Stored data entries:
__________________________________________________
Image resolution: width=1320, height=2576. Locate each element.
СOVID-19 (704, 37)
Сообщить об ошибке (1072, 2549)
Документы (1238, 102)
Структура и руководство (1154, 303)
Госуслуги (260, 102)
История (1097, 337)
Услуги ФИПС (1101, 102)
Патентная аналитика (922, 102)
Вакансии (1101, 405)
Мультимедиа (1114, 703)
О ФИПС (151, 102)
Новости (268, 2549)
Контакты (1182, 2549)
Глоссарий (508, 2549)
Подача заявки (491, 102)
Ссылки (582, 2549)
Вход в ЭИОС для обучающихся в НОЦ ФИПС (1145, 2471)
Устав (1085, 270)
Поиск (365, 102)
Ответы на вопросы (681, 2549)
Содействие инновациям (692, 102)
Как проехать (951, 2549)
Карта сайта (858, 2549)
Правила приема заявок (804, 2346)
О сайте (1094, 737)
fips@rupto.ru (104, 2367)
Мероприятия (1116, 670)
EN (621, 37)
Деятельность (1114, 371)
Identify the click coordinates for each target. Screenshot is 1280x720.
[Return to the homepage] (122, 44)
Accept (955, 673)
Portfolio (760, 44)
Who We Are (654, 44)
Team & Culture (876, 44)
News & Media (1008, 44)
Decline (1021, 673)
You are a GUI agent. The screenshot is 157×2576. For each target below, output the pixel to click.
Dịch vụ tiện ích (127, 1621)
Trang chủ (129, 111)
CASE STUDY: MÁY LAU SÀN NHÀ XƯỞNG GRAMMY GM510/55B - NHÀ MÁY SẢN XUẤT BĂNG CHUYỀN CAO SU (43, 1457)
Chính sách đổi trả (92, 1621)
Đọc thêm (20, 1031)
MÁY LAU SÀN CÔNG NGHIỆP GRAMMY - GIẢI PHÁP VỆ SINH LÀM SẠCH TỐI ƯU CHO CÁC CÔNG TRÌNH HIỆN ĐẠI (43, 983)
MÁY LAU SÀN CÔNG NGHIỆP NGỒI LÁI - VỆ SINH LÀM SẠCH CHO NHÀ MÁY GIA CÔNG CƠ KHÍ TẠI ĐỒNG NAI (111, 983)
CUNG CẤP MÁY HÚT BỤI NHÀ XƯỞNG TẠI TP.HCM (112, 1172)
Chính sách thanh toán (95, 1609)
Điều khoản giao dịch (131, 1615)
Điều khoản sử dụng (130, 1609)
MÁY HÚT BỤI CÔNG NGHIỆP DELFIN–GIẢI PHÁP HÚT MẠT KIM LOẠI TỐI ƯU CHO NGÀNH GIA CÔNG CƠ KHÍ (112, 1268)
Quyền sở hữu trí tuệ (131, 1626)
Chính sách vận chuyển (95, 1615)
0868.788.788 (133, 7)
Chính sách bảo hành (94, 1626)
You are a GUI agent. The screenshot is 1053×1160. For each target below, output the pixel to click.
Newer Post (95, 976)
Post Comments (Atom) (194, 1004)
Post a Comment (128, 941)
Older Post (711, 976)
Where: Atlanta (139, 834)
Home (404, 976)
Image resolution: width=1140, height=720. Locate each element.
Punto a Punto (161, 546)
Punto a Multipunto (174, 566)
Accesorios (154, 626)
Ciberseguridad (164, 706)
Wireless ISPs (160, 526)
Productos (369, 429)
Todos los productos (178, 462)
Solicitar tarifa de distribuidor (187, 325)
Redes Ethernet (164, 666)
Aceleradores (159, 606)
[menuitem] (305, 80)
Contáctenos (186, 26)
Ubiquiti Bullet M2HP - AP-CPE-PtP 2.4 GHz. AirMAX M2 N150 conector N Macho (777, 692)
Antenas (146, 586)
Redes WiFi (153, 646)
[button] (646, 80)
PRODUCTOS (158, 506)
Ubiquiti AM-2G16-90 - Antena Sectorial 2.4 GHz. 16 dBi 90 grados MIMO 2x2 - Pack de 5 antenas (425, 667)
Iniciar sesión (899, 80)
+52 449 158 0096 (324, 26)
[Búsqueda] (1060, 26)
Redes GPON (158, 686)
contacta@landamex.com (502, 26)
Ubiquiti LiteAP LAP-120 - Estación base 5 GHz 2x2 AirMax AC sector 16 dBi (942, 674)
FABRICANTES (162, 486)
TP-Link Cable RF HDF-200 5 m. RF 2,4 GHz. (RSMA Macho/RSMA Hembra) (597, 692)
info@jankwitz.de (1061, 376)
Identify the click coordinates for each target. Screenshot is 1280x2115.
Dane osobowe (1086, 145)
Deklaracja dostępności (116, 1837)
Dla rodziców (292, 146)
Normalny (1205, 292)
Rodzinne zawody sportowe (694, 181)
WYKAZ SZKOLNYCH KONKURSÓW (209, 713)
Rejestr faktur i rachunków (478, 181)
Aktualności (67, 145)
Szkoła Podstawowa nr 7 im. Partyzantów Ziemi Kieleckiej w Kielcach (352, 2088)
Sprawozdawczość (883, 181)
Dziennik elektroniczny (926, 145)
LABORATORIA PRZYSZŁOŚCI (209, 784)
__________________________________________________
* _Instructions for the task_: The lines to output run from the one containing "Szkoła Podstawowa nr" to the last line of the entries; give them back exactly.

* _Exercise solution_:
Szkoła Podstawowa nr 7 im. Partyzantów Ziemi Kieleckiej w Kielcach (352, 2088)
Sprawozdawczość (883, 181)
Dziennik elektroniczny (926, 145)
LABORATORIA PRZYSZŁOŚCI (209, 784)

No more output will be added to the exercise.